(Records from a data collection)

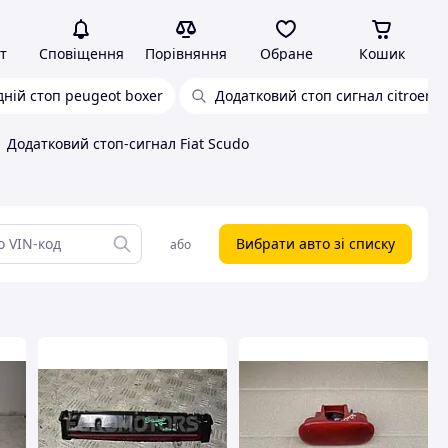
т
Сповіщення
Порівняння
Обране
Кошик
дній стоп peugeot boxer
Додатковий стоп сигнал citroen b
Додатковий стоп-сигнал Fiat Scudo
Вибрати авто зі списку
або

# Your assignment
The answer must consist of every line above that contains the word "стоп".

# Solution
дній стоп peugeot boxer
Додатковий стоп сигнал citroen b
Додатковий стоп-сигнал Fiat Scudo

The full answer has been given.